To do: Extract from the entries below, exactly as given, only the lines from the line containing "las elecciones de diciembre pasado." to the line containing "El Parlamento fue", both lines included.

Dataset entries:

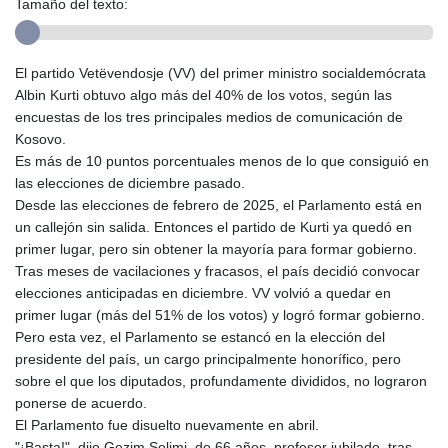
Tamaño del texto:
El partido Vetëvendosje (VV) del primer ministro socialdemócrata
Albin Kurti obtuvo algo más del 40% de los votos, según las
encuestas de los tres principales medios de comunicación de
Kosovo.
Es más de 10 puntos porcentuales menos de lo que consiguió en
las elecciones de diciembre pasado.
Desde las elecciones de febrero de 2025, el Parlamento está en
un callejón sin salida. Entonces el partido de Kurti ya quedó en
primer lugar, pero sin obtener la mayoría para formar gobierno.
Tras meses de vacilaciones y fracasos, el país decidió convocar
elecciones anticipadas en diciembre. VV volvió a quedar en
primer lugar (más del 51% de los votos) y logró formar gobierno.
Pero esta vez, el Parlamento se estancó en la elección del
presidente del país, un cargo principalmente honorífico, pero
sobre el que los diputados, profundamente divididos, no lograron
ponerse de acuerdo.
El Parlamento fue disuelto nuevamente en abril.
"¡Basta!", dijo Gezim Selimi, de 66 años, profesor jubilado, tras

Written answer:
las elecciones de diciembre pasado.
Desde las elecciones de febrero de 2025, el Parlamento está en
un callejón sin salida. Entonces el partido de Kurti ya quedó en
primer lugar, pero sin obtener la mayoría para formar gobierno.
Tras meses de vacilaciones y fracasos, el país decidió convocar
elecciones anticipadas en diciembre. VV volvió a quedar en
primer lugar (más del 51% de los votos) y logró formar gobierno.
Pero esta vez, el Parlamento se estancó en la elección del
presidente del país, un cargo principalmente honorífico, pero
sobre el que los diputados, profundamente divididos, no lograron
ponerse de acuerdo.
El Parlamento fue disuelto nuevamente en abril.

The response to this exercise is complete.